With a face like a horse and a tail that can grab onto things like a monkey, seahorses are really, of course, a fish. But, this fish has no scales and a poor ability to swim. In fact, the dwarf seahorse is the slowest moving fish in the world. Look for seahorses in temperate waters throughout the world. They prefer a habitat that offers protection like a coral reef or seagrass; pictured is a well-camouflaged pygmy seahorse.
Keep an eye out for the very tiny, intensely colored nudibranch. With 3,000 known species, these shell-less “slugs” have evolved to use their intense colors as a warning to predators, even taking on the colors of the prey they’ve gobbled up.
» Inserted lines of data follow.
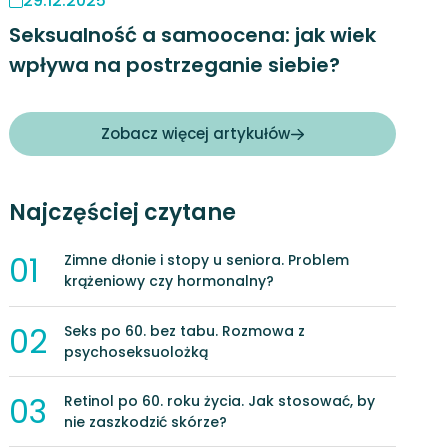
29.12.2025
Seksualność a samoocena: jak wiek
wpływa na postrzeganie siebie?
Zobacz więcej artykułów
Najczęściej czytane
01
Zimne dłonie i stopy u seniora. Problem
krążeniowy czy hormonalny?
02
Seks po 60. bez tabu. Rozmowa z
psychoseksuolożką
03
Retinol po 60. roku życia. Jak stosować, by
nie zaszkodzić skórze?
There are many different species of shrimp that are even more interesting than the common pink shrimp. You can find Beige and Blue Harlequin shrimp (pictured) on sea stars, and Coleman shrimp on sea urchins. Cleaner shrimp eat the parasites away from other animals and ‘cleaning stations’ make fantastic observation spots for divers. Bumble Bee, Tiger, Crinoid are all beautiful species of shrimp you’d be lucky to spot on your next dive.
Young frogfish can be as small as a fingernail. Also known for their camouflage abilities, they often mimic their surroundings or their prey. A small frogfish looks like a little toy that oozes cuteness. Sometimes they look like a sponge; sometimes the orange and white warty frogfish (pictured) are confused for clownfish.
The biggest gobies are typically only 10 cm/4 inches long. Watch for these wee ones hiding in tiny crevices along the seabed. They look like they are standing at attention ready to salute on their teeny fins.